On CPU this yielded tiny single-digit speedups, but on GPU this helps a lot more. The incremental speedup is up to 1.14x on 1-layer and up to 1.24x on 8-layers. Similar to overhead reduction, on the 8-layer network there is a bit of a divide at hidden_size=1024. Below 1024 the average incremental speedup is 1.22x, while above 1024 the average incremental speedup is only 1.01x. Combining the speedups here with overhead reduction we are now well over a 2x average speedup over PyTorch for smaller sizes below 1024 on the 8-layer network.

Asymmetric Fused Strassen

For the final experiment implemented a fused version of Strassen algorithm implemented in Python+PyCUDA. This algorithm uses an asymmetric fusion where I combine parts of the matrix multiple from one layer with parts of the matrix multiply from the next layer.

For a 4-layer network there will be 9 CUDA kernels:

  • layer-1 Strassen prefix (pointwise)
  • layer-1 cublasSgemmBatched() (sizes 7 x [(batch_size/2) x (hidden_size/2) x (hidden_size/2)])
  • Pointwise fusion: layer-1 Strassen suffix, layer-1 bias/activation, layer-2 Strassen prefix
  • layer-2 cublasSgemmBatched()
  • Pointwise fusion: layer-2 Strassen suffix, layer-2 bias/activation, layer-3 Strassen prefix
  • layer-3 cublasSgemmBatched()
  • Pointwise fusion: layer-3 Strassen suffix, layer-3 bias/activation, layer-4 Strassen prefix
  • layer-4 cublasSgemmBatched()
  • Pointwise fusion: layer-4 Strassen suffix, layer-4 bias/activation

The data transferred between the CUDA kernels is shape [7, batch_size/2, hidden_size/2] representing the 7 intermediate buffers used by Strassen’s algorithm.
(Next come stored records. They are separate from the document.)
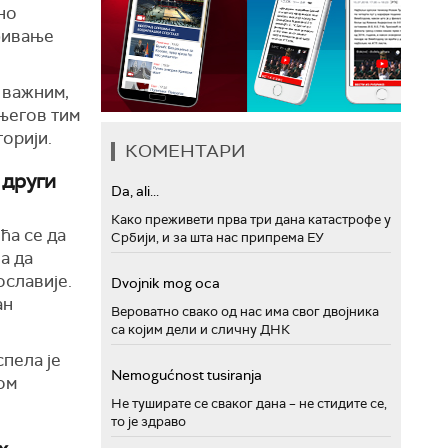
но
ђивање
и важним,
 његов тим
торији.
КОМЕНТАРИ
 други
Da, ali...
Како преживети прва три дана катастрофе у
ћа се да
Србији, и за шта нас припрема ЕУ
ла да
ославије.
Dvojnik mog oca
ан
Вероватно свако од нас има свог двојника
са којим дели и сличну ДНК
спела је
Nemogućnost tusiranja
ом
Не туширате се сваког дана – не стидите се,
то је здраво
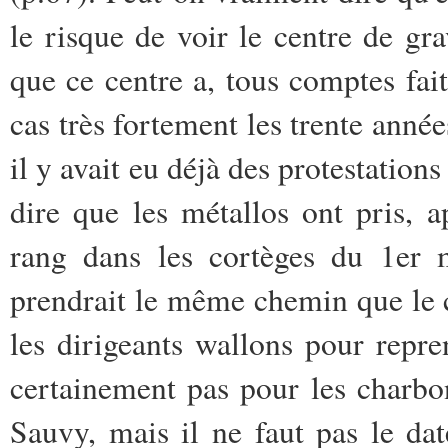
le risque de voir le centre de gra
que ce centre a, tous comptes fait
cas très fortement les trente anné
il y avait eu déjà des protestations
dire que les métallos ont pris, 
rang dans les cortèges du 1er m
prendrait le même chemin que le c
les dirigeants wallons pour repre
certainement pas pour les charbo
Sauvy, mais il ne faut pas le da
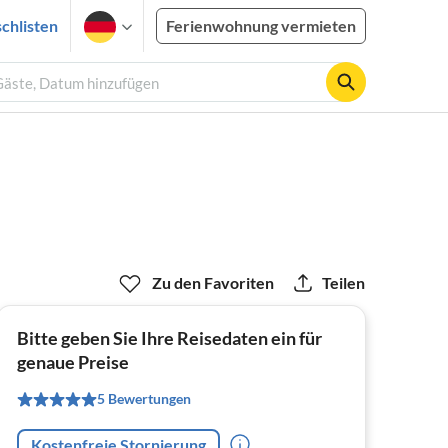
chlisten
Ferienwohnung vermieten
Gäste, Datum hinzufügen
Zu den Favoriten
Teilen
Bitte geben Sie Ihre Reisedaten ein für
genaue Preise
5 Bewertungen
Kostenfreie Stornierung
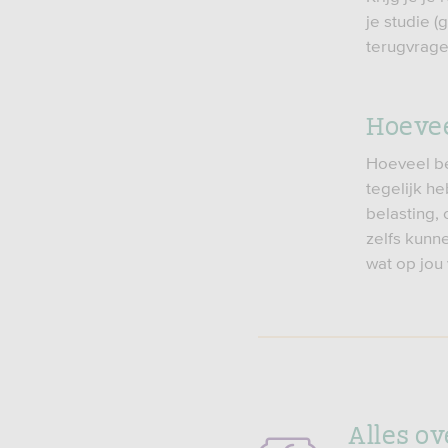
je studie (
terugvrage
Hoevee
Hoeveel bel
tegelijk he
belasting, 
zelfs kunne
wat op jou 
Alles ov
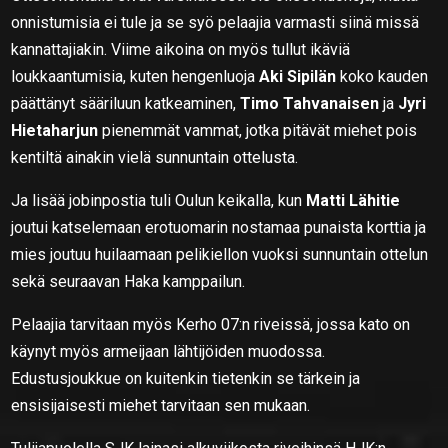
onnistumisia ei tule ja se syö pelaajia varmasti siinä missä
kannattajiakin. Viime aikoina on myös tullut ikäviä
loukkaantumisia, kuten hengenluoja
Aki Sipilän
koko kauden
päättänyt sääriluun katkeaminen,
Timo Tahvanaisen
ja
Jyri
Hietaharjun
pienemmät vammat, jotka pitävät miehet pois
kentiltä ainakin vielä sunnuntain ottelusta.
Ja lisää jobinpostia tuli Oulun keikalla, kun
Matti Lähitie
joutui katselemaan erotuomarin nostamaa punaista korttia ja
mies joutuu huilaamaan pelikiellon vuoksi sunnuntain ottelun
sekä seuraavan Haka kamppailun.
Pelaajia tarvitaan myös Kerho 07:n riveissä, jossa kato on
käynyt myös armeijaan lähtijöiden muodossa.
Edustusjoukkue on kuitenkin tietenkin se tärkein ja
ensisijaisesti miehet tarvitaan sen mukaan.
This requires some preprocessing to pre-format the weight tensors in this format. This code doesn’t require any fancy codegen (just pointwise), though would rely rather heavily on graph-level transformations to do the asymmetric fusion of the matrix multiply. This code requires an even batch size and hidden size, but could be extended to support odd numbers.

See the asymmetric fused Strassen code and again the results are here. Compared to PyTorch, fused Strassen is faster most of the time – however for the smaller sizes this is all due to overhead reduction. If you compare to the pointwise fusion above, fused Strassen is an increment improvement only when batch_size>=64 and hidden_size>=1024. The speedup is large, for those sizes an average of 1.3x on the 8-layer network and up to 1.53x. It should also be possible to extend this to training by having the fused kernels have secondary outputs to be used in the backwards pass.